One plank of the stimulus bill provides for energy grants for the development of "smart grids" -- sophisticated transmission systems in which power consumption and demand is carefully monitored to conserve energy. GE says it, along with others, urged the Department of Energy to increase its maximum energy grant 10-fold, to $200 million. Then GE helped some 100 customers, mostly power providers such as Florida Power & Light, to apply for money.
GE General Counsel Brackett Denniston III says the company frequently provides expertise to governments and clients, and that its assistance on government-grant applications does not ensure its clients will win the resulting contracts.
GE makes a wide array of equipment that its customers can use in conjunction with smart grids. GE sells appliances, for example, designed to make use of power at quiet times of day or night, when rates could be cheaper.
Of the 100 smart-grid grant recipients Mr. Obama announced last month, one-third were GE clients.
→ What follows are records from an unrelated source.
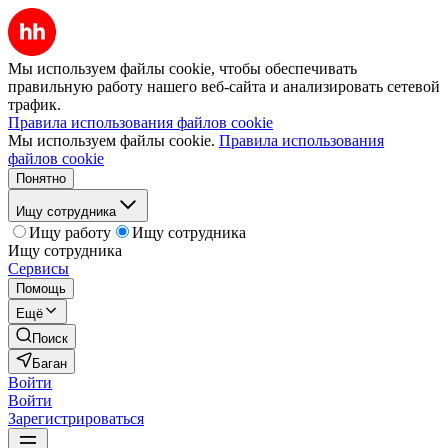
Мы используем файлы cookie, чтобы обеспечивать
правильную работу нашего веб-сайта и анализировать сетевой
трафик.
Правила использования файлов cookie
Мы используем файлы cookie.
Правила использования
файлов cookie
Понятно
Ищу сотрудника
Ищу работу
Ищу сотрудника
Ищу сотрудника
Сервисы
Помощь
Ещё
Поиск
Баган
Войти
Войти
Зарегистрироваться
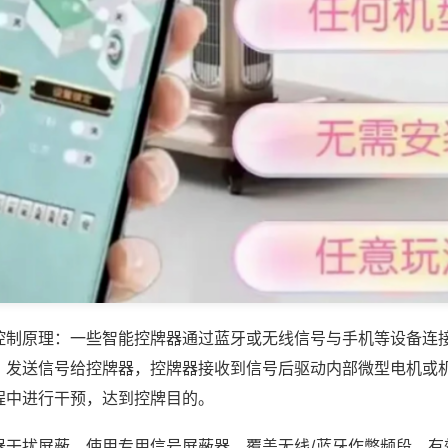
控制原理：一些智能控牌器通过蓝牙或无线信号与手机等设备连
，发送信号给控牌器，控牌器接收到信号后驱动内部微型电机或
程中进行干预，达到控牌目的。
干扰屏蔽，使用专用信号屏蔽器，覆盖无线/蓝牙作弊频段，有效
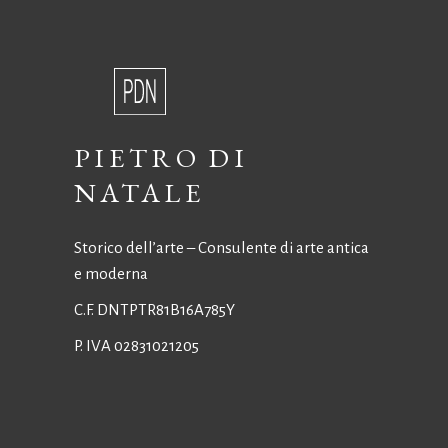
PIETRO DI
NATALE
Storico dell’arte – Consulente di arte antica
e moderna
C.F. DNTPTR81B16A785Y
P. IVA 02831021205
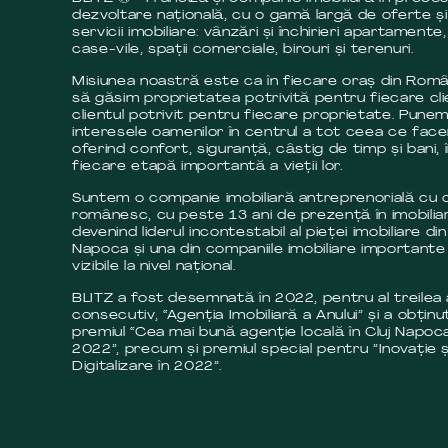
dezvoltare națională, cu o gamă largă de oferte și
servicii imobiliare: vânzări și închirieri apartamente,
case-vile, spații comerciale, birouri și terenuri.
Misiunea noastră este ca în fiecare oraș din Româ
să găsim proprietatea potrivită pentru fiecare cli
clientul potrivit pentru fiecare proprietate. Pune
interesele oamenilor în centrul a tot ceea ce fac
oferind confort, siguranță, câstig de timp și bani, 
fiecare etapă importantă a vieții lor.
Suntem o companie imobiliară antreprenorială cu c
românesc, cu peste 13 ani de prezență în imobilia
devenind liderul incontestabil al pieței imobiliare din
Napoca și una din companiile imobiliare importante 
vizibile la nivel național.
BLITZ a fost desemnată în 2022, pentru al treilea
consecutiv, “Agenția Imobiliară a Anului” și a obținut
premiul “Cea mai bună agenție locală în Cluj Napoca
2022”, precum și premiul special pentru ”Inovație ș
Digitalizare în 2022”.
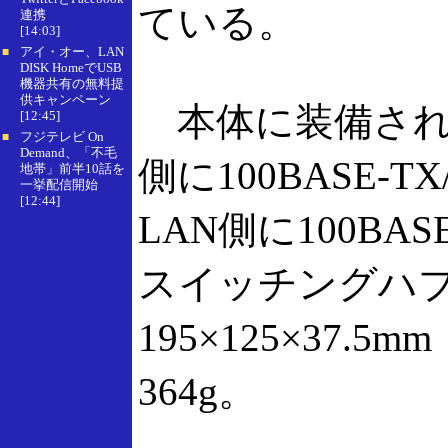
ている。
連携
[14:03]
アイ・オー、LAN
■
DISK HomeでUSB
機器共有の無料提
供キャンペーン
本体に装備され
[12:45]
フジテレビ On
■
Demand、「不毛
側に100BASE-T
地帯」前半10話を
一挙配信開始
[12:44]
LAN側に100BASE
スイッチングハ
195×125×37
364g。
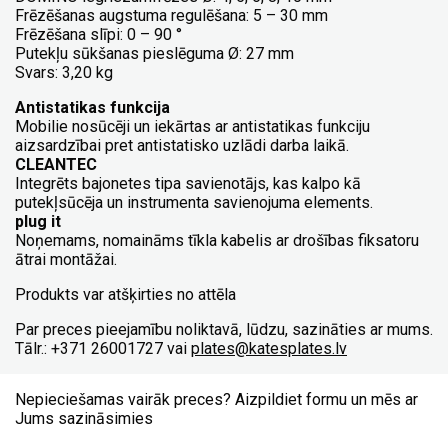
Frēzēšanas augstuma regulēšana: 5 – 30 mm
Frēzēšana slīpi: 0 – 90 °
Putekļu sūkšanas pieslēguma Ø: 27 mm
Svars: 3,20 kg
Antistatikas funkcija
Mobilie nosūcēji un iekārtas ar antistatikas funkciju
aizsardzībai pret antistatisko uzlādi darba laikā.
CLEANTEC
Integrēts bajonetes tipa savienotājs, kas kalpo kā
putekļsūcēja un instrumenta savienojuma elements.
plug it
Noņemams, nomaināms tīkla kabelis ar drošības fiksatoru
ātrai montāžai.
Produkts var atšķirties no attēla
Par preces pieejamību noliktavā, lūdzu, sazināties ar mums.
Tālr.: +371 26001727 vai
plates@katesplates.lv
Nepieciešamas vairāk preces? Aizpildiet formu un mēs ar
Jums sazināsimies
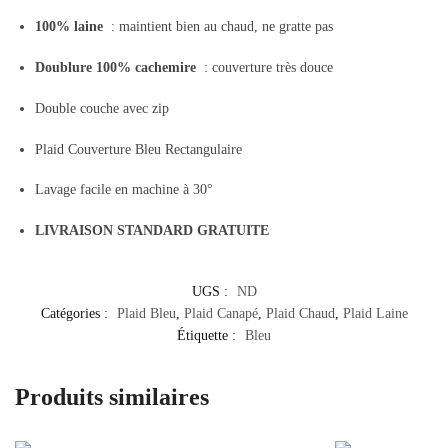
100% laine
: maintient bien au chaud, ne gratte pas
Doublure 100% cachemire
: couverture très douce
Double couche avec zip
Plaid Couverture Bleu Rectangulaire
Lavage facile en machine à 30°
LIVRAISON STANDARD GRATUITE
UGS :
ND
Catégories :
Plaid Bleu
,
Plaid Canapé
,
Plaid Chaud
,
Plaid Laine
Étiquette :
Bleu
Produits similaires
GE declines to say what portion of the $3.4 billion in government money went to its customers. Its executives have told analysts that GE stands to reap up to $500 million in contracts from every smart-grid project built in a city with a population of more than one million.
GE has said that the state of Florida and partners plan to invest $800 million by 2014 to upgrade its power grid, and that the bulk of the equipment would come from GE. "If we can do this in Miami, we ought to be able to do this in 100 more large cities across the country," Steve Fludder, vice president of GE's Ecomagination green-technology initiative, told analysts at a conference in May.
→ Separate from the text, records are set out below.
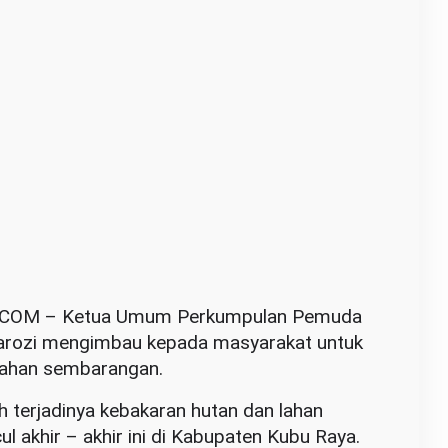
COM – Ketua Umum Perkumpulan Pemuda
arozi mengimbau kepada masyarakat untuk
lahan sembarangan.
 terjadinya kebakaran hutan dan lahan
l akhir – akhir ini di Kabupaten Kubu Raya.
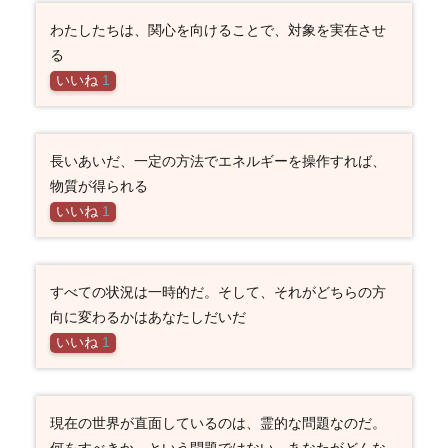
わたしたちは、関心を向けることで、対象を実在させ
る
いいね
1
長いあいだ、一定の方法でエネルギーを操作すれば、
物質が得られる
いいね
1
すべての状況は一時的だ。そして、それがどちらの方
向に変わるかはあなたしだいだ
いいね
1
現在の世界が直面しているのは、霊的な問題なのだ。
何をすべきか、という問題ではない。あなたがどんな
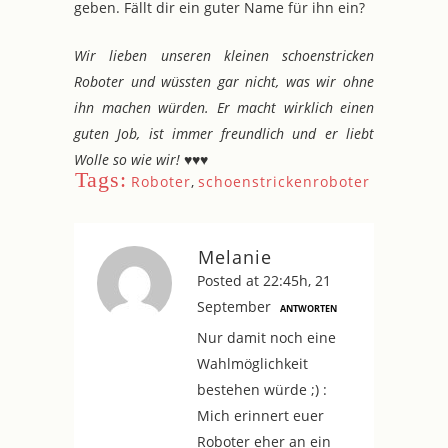
geben. Fällt dir ein guter Name für ihn ein?
Wir lieben unseren kleinen schoenstricken
Roboter und wüssten gar nicht, was wir ohne
ihn machen würden. Er macht wirklich einen
guten Job, ist immer freundlich und er liebt
Wolle so wie wir! ♥♥♥
Tags:
Roboter
,
schoenstrickenroboter
Melanie
Posted at 22:45h, 21
September
ANTWORTEN
Nur damit noch eine
Wahlmöglichkeit
bestehen würde ;) :
Mich erinnert euer
Roboter eher an ein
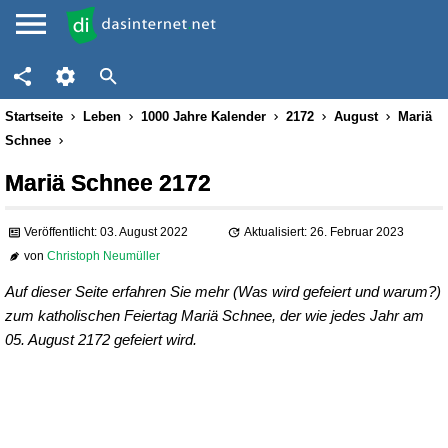
Startseite
Leben
1000 Jahre Kalender
2172
August
Mariä
Schnee
Mariä Schnee 2172
Veröffentlicht: 03. August 2022
Aktualisiert: 26. Februar 2023
von
Christoph Neumüller
Auf dieser Seite erfahren Sie mehr (Was wird gefeiert und warum?)
zum katholischen Feiertag Mariä Schnee, der wie jedes Jahr am
05. August 2172 gefeiert wird.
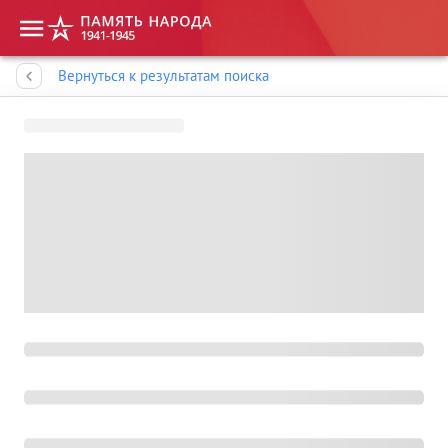
Память народа
Вернуться к результатам поиска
GE has said that its goal is to increase its Ecomagination revenues to $25 billion by 2010, from $18 billion in 2008. Ecomagination products accounted for about 17% of revenues of GE's industrial businesses, Mr. Fludder said.
GE spent $7.55 million lobbying in the second quarter, a 34% increase from the year-earlier period and more than any other single company, according to federal data compiled by the Center for Responsive Politics.
GE does not disclose how much revenue it has gleaned from the government stimulus program. So far, the returns appear to have been modest, relative to GE's $182.5 billion of revenue in 2008. Nine months after Mr. Obama signed the stimulus bill, about half the federal money has been allocated. Most of it went to initiatives like individual tax cuts and aid to states, which don't directly benefit GE's businesses.
Mr. Immelt said last month that GE won't see a bigger impact on its revenues from stimulus spending until the current quarter, at the earliest. "We have a couple billion dollars of orders already into it," he said. "That's not just the U.S. It's China and other countries."
The effort could be hampered if Congress or the administration, anxious about rising unemployment and a growing deficit, decides to cut back on stimulus programs or redirect money toward job-creating measures less beneficial to GE, such as employer-tax credits.
GE shares have rallied in November on signs that troubles in the company's finance unit could be easing. But some analysts question the company's projections for added revenue from stimulus projects.
"We remain very skeptical on the stimulus, overall," says Scott Davis, an analyst at Morgan Stanley. He says GE's estimates of what it could reap from the stimulus programs is "way too high." Mr. Davis and other analysts at Morgan Stanley say they expect only $30 billion of the stimulus plan's $275 billion infrastructure spending to flow this year.
Asked last month if its government-contracting estimates were too optimistic, Mr. Immelt replied: "We'll see. We'll keep the target out there."